And yes, I do agree that Android is effectively an enthusiast's OS, much as the underlying Linux is essentially an enthusiast's desktop OS. I'll also admit that I'm no longer an enthusiast in that sense. Ever since I quit programming in Basic oh-so-long ago, I've preferred my OSes and my hardware to be easy to use first, reliable second and fun third.

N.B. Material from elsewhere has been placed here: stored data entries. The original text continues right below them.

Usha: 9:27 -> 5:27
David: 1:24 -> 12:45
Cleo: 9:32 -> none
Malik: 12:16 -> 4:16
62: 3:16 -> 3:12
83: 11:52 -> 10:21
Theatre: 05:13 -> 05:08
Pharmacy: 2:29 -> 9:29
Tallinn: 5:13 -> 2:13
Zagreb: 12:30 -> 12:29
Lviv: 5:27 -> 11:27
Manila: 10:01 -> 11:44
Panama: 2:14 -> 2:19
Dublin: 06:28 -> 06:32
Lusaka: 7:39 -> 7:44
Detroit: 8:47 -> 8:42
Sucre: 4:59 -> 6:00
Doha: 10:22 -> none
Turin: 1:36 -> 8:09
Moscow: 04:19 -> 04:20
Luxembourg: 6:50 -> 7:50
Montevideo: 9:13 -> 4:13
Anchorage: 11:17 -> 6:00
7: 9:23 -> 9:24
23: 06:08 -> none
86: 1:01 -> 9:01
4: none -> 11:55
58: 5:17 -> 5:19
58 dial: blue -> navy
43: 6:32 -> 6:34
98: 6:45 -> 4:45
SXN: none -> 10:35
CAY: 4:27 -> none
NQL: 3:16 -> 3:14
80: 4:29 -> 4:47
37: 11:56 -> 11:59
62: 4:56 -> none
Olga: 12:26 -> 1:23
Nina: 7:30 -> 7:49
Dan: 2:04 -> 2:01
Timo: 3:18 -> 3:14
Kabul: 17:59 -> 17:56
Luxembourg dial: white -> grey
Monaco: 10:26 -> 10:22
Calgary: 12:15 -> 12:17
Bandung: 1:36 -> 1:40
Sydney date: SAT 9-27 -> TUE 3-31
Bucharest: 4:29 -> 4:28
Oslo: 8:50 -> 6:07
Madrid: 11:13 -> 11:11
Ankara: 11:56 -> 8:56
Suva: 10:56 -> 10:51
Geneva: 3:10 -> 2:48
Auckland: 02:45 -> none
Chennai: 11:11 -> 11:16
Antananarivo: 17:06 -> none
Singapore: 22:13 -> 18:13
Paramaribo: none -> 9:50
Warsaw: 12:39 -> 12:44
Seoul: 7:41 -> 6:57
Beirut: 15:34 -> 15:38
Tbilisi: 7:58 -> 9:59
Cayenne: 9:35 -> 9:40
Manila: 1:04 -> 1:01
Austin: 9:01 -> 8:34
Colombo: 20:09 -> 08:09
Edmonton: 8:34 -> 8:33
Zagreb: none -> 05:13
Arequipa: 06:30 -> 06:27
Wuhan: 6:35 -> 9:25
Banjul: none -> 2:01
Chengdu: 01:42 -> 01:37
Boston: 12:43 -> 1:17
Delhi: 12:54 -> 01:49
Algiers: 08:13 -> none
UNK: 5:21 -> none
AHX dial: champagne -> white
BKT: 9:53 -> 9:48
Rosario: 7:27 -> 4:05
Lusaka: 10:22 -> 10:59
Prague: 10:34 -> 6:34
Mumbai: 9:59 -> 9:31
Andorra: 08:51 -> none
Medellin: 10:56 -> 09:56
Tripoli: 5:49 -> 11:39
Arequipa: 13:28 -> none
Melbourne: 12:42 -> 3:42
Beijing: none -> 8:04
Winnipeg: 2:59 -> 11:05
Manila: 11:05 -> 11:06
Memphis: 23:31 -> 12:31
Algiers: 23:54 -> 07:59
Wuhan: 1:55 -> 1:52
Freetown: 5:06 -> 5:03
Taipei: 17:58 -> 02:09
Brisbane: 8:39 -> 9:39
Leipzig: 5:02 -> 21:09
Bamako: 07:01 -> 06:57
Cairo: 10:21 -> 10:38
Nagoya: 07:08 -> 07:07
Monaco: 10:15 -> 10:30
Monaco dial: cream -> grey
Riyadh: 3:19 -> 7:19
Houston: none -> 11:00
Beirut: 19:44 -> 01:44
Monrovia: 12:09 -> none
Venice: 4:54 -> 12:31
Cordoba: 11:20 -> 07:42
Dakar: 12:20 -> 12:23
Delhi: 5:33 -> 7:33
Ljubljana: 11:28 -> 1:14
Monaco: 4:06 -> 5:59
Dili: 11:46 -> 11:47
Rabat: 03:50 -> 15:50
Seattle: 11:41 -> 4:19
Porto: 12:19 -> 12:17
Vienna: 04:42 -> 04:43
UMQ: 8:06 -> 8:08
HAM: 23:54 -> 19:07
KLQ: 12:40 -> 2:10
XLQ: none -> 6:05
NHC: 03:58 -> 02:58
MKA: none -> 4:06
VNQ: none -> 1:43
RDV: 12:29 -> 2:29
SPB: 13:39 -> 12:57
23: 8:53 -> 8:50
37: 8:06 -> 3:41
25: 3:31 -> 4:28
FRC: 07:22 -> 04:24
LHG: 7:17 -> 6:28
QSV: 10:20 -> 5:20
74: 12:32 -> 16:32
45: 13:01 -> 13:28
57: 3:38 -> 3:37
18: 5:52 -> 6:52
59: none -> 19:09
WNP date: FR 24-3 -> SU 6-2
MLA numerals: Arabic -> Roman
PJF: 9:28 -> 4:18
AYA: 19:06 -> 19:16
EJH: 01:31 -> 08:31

I've used Every version of Windows since 3.0 and almost every version of the MacOS since 2.0 or whatever came in the early Mac 128. I've taught people how to use their PCs even in DOS while myself using an Apple II that I performed motherboard surgery and other mods to bring it all the way up to IIe capability over 10 years. Eventually you simply get tired of having to monkey with your computers. That said, for as much as you like Android, Don, I can't get past all the reviews that report 3.0 and 3.1 as still 'incomplete feeling' on tablet-format devices. Your own review gives it high marks as a light weight desktop-style OS, but when you remove that keyboard is it still as easy to use and powerful? Keep in mind that I'm not faulting any of the recent hardware, though an article today did point out a significantly lower level of reliability than expected on many Android devices that are hardware based. I'm not trolling in the sense so many anti-Apple zealots do; I'm actually trying to maintain an open and reasoned debate about the quality and usability of the devices. I admit I don't keep a log of every report and website I view, but when TR, ZDNet, Technologizer, PC World, MacWorld and others all give similar reviews about the same products, the question certainly arises, don't you agree? I won't deny that Honeycomb may be better as an OS--but does it really compete on the same platforms? Your description makes it seem an ideal netbook OS, but seems to fall short on tablets.

eseok
eseok

Never really looked at Andriod vs iOS in this light and... i like it! Now if only the carriers and phone developers weren't the ones that actually screw up Google's idea...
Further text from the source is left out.